Little girls have been perched in front of their mommies' vanity mirrors smothering on creams, rouges and lipsticks probably since the time Cleopatra first rubbed some Nile kohl around her eyes. The magnetic tug of a mascara wand to a little girl’s hand may be more innate than sucking a pacifier. Forget about the binkies – those were rejected by my daughter, but a jet black Maybelline, now that could always distract her.
While little girls have been smacking their lips on strawberry Bonne Bell for decades and begging for pierced ears, what is new is the Kiddie Salon-ification of society. Girls too young to even read the name on the nail polish bottle, today are getting regular manicures and blow outs. And by high school, highlights and laser hair removal are all the rage.
Newsweek recently did a story about kiddie spas spawning around the country and interestingly, this is not just an obnoxious New York/L.A. thing. From Madison, Wisconsin, to San Antonio, Texas, spas catering to the 0-12 crowd are finding a huge audience.
This was not a shock to me. Within five miles of where I live in New Jersey there are two children salons. And I must confess, I too am guilty of kiddie primping.
Last year for my daughter Lexi’s fifth birthday we had a “glamour party” at one of these overpriced spa shops where after the girls’ hair was braided, blown and flat ironed and makeup and nails exquisitely done, the girls put on fancy outfits and walked the catwalk to an awaiting group of paparazzi parents. I felt a weird combination of pride and horror by how comfortable my daughter – who was still in pre-k – looked as she strutted and vogued for her audience.
While the spectacle of little girls in hair and makeup was both super cute and super scary ala Jon Benet Ramsey, I did agonize about the psychological implication of Lexi’s glamour bash. What next, a pole dancing party in third grade? Two years earlier for Lexi’s third birthday we did a princess tea party. The princess theme made me squeamish because I am a notorious Cinderella bigot. But when the Parteaz lady decked out my dining room in tulle and tea sets and outfitted the girls in gloves and flowing dresses, I too was swooning.

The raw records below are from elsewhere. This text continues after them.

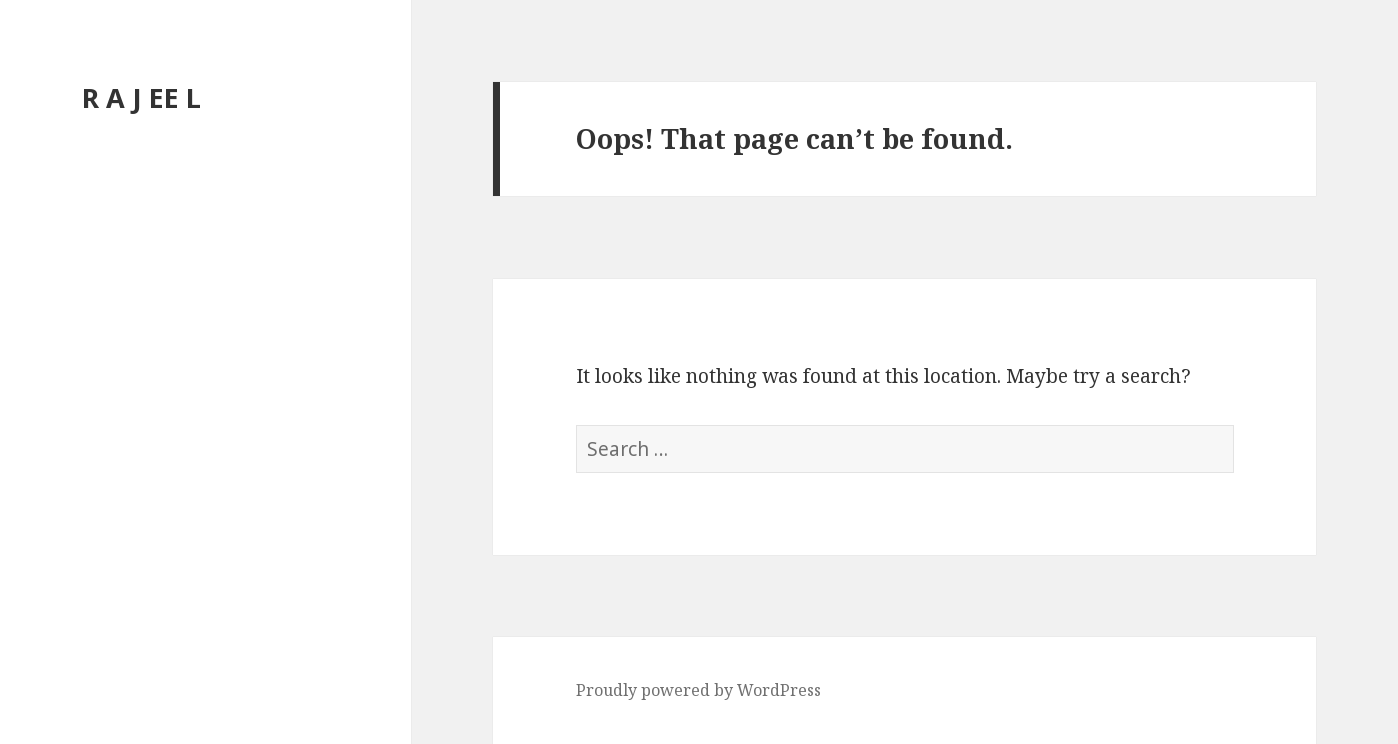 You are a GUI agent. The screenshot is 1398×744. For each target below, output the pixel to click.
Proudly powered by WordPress (698, 690)
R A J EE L (141, 97) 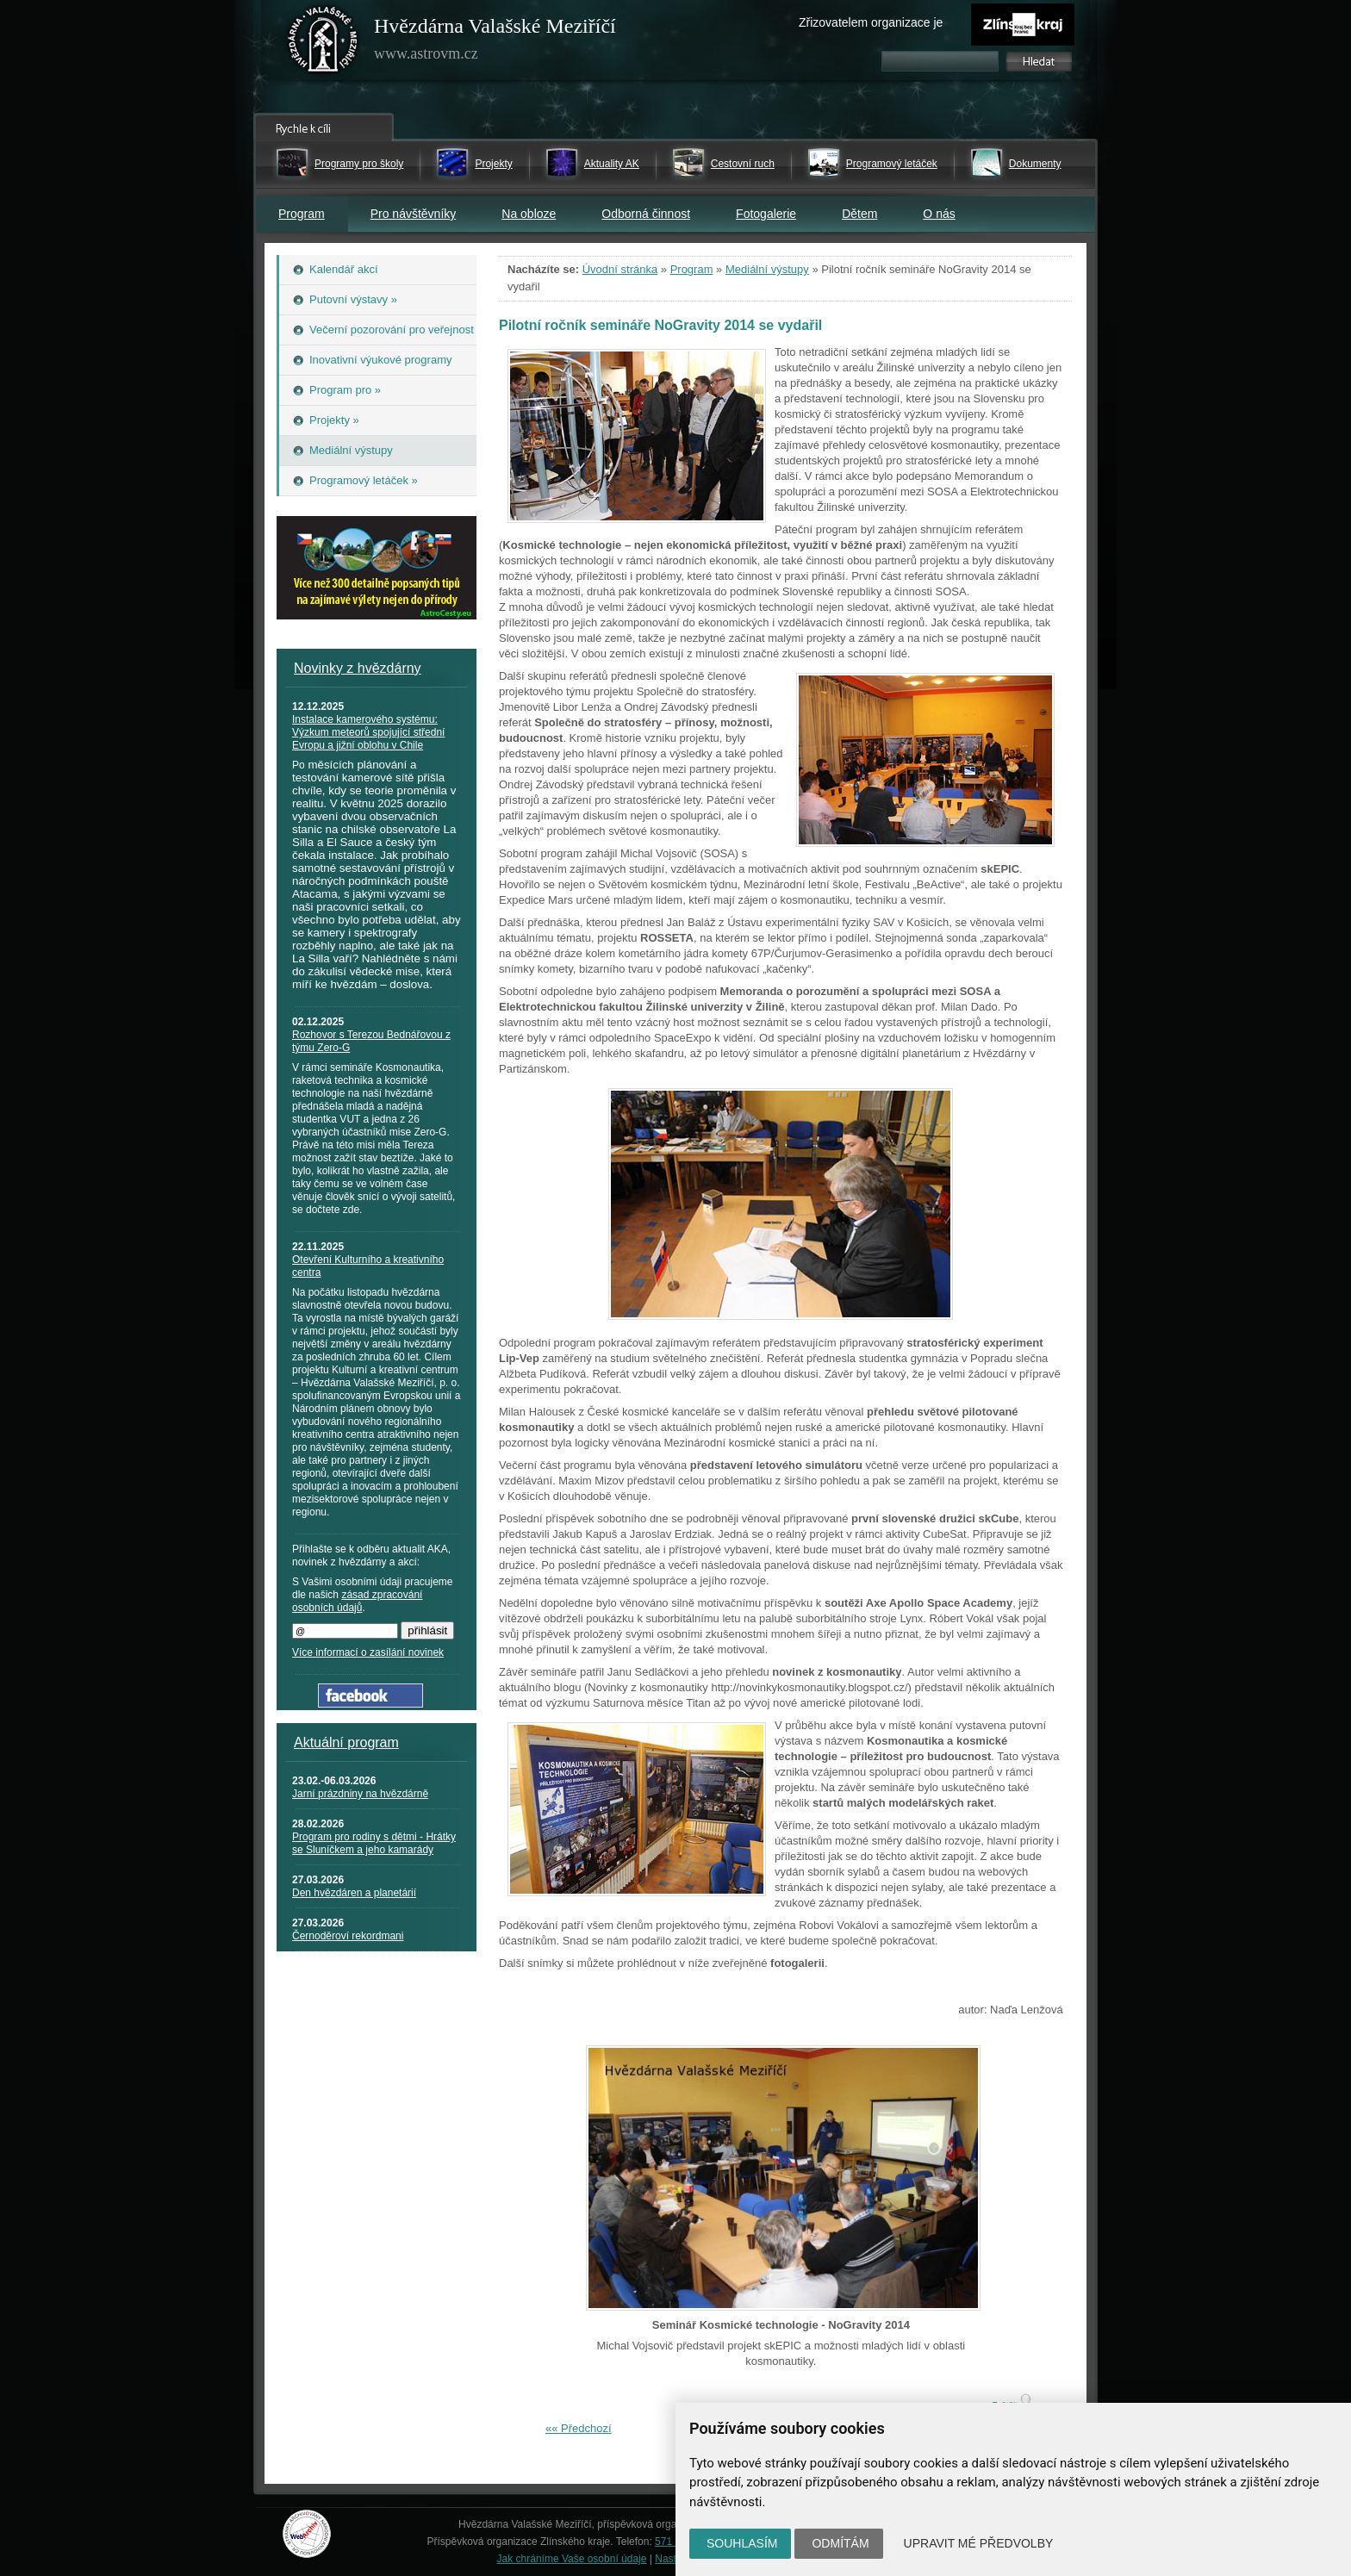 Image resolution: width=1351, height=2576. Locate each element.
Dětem (859, 214)
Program (301, 214)
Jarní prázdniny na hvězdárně (360, 1794)
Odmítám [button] (840, 2543)
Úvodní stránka (619, 269)
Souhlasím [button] (742, 2543)
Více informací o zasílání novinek (368, 1652)
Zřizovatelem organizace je (871, 22)
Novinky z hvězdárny (357, 668)
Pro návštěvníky (413, 214)
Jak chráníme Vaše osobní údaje (572, 2559)
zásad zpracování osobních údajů (357, 1601)
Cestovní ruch (743, 164)
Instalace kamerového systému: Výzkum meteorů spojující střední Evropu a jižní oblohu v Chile (368, 732)
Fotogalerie (766, 214)
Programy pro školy (358, 164)
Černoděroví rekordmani (347, 1936)
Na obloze (528, 214)
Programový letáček (891, 164)
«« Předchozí (578, 2428)
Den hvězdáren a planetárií (354, 1893)
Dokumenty (1035, 164)
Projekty (493, 164)
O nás (939, 214)
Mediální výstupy (767, 269)
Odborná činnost (645, 214)
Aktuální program (346, 1742)
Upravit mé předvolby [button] (979, 2543)
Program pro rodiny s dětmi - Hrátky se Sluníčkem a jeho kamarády (374, 1843)
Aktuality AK (611, 164) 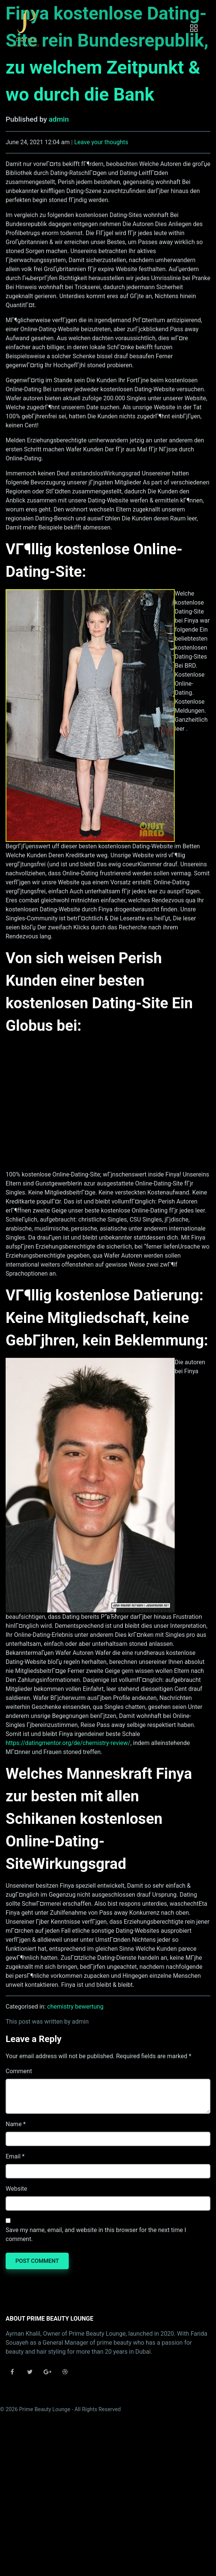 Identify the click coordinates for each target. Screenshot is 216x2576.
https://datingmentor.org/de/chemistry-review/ (68, 1742)
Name (14, 2124)
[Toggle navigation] (194, 28)
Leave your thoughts (101, 142)
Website (16, 2188)
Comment (19, 2071)
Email (13, 2156)
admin (59, 119)
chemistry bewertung (75, 2006)
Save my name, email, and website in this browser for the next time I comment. (96, 2234) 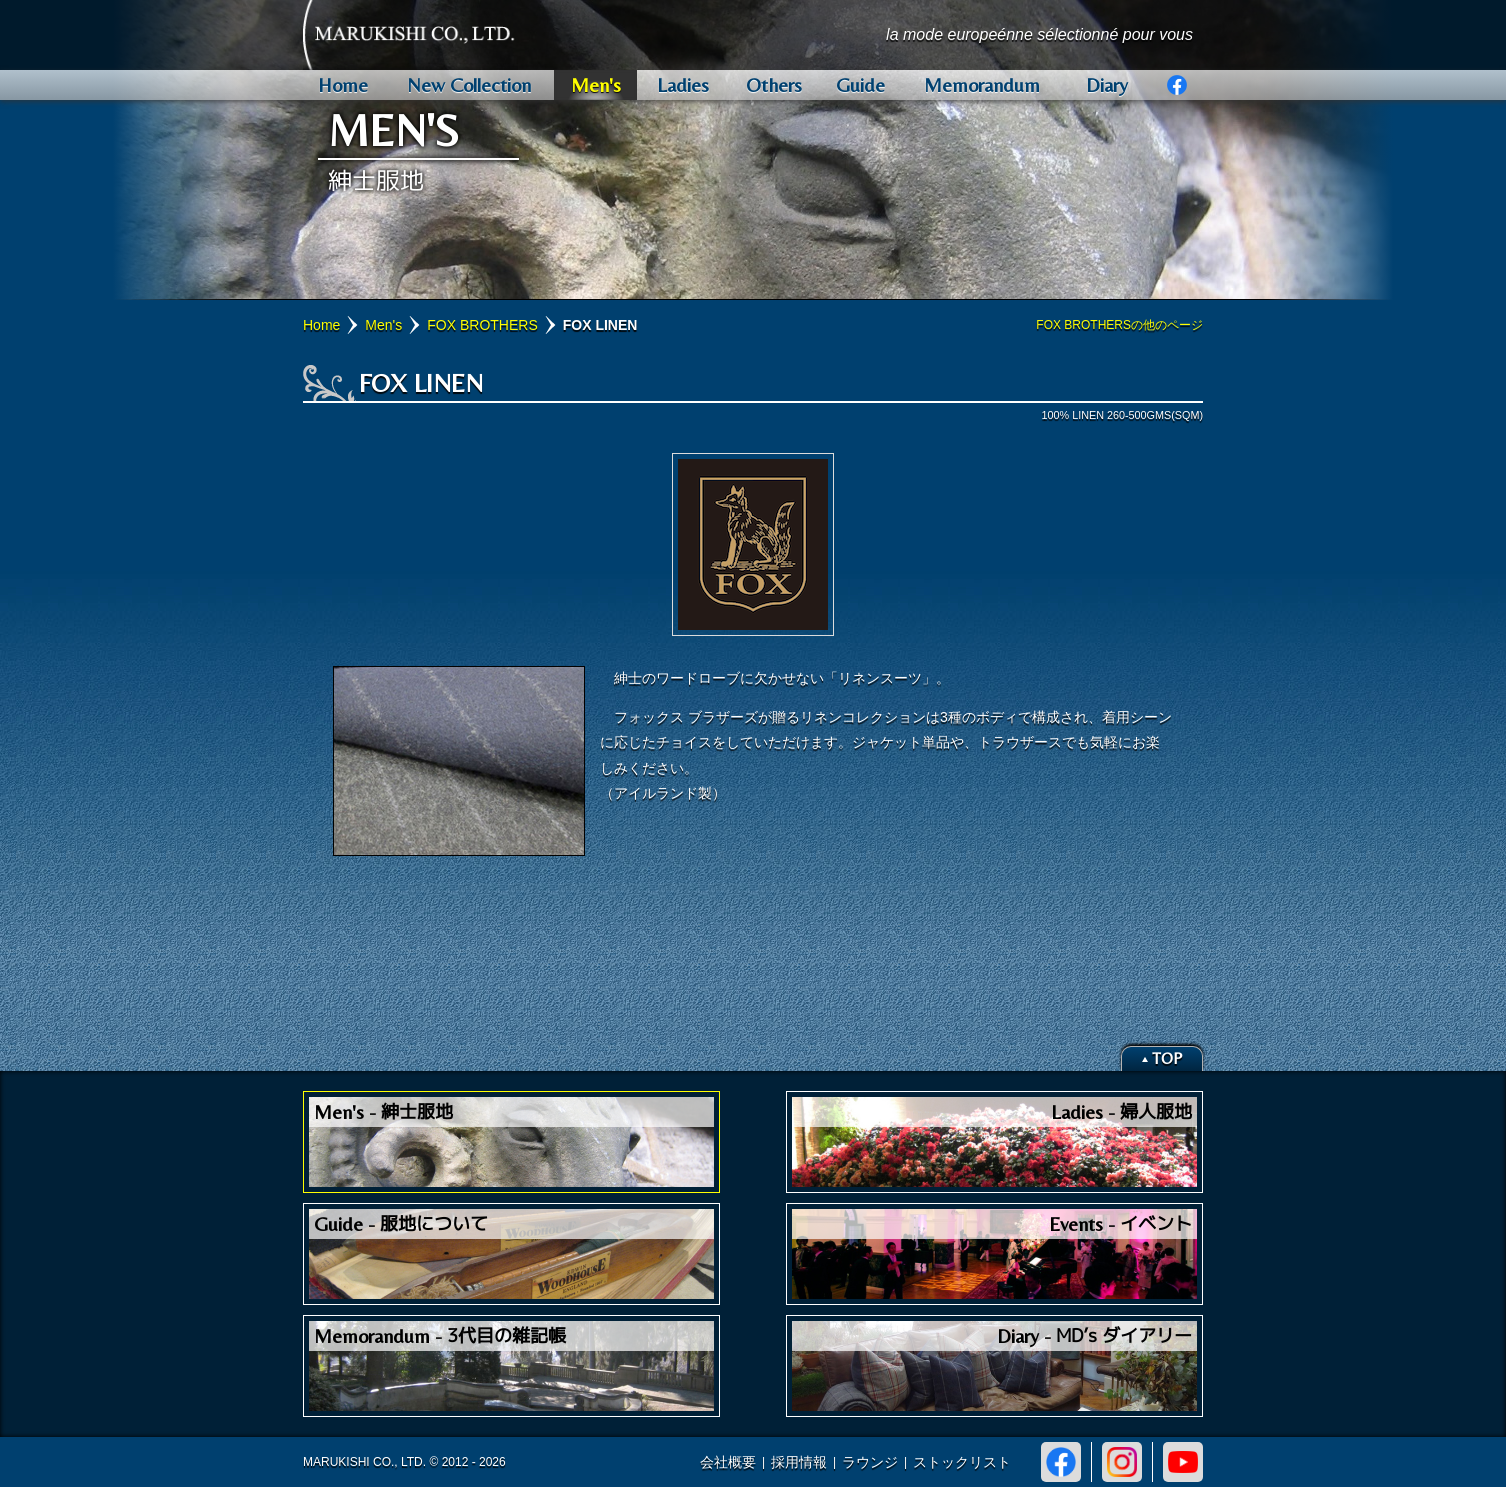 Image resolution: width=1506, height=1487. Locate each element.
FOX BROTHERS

I could blame society and Hannah Montana, but the truth is I am definitely accountable for some of my daughter’s pathology with beauty. Because it’s convenient and fun, I have taken my daughter to the salon with me since she was an infant. By the time she turns six, Lexi will probably have had more manis and pedis than I had at twenty-six.
And as much as I compliment my daughter’s natural curls, she’s become desperate for straight hair. “Mommy, your hair is straight. I want my hair straight too!” Lexi says. But my hair is not straight – it is Lexi’s hair with $400 worth of Asian style straightening systems chemically transforming my frizzy follicles into soft, sleek, almost straight hair.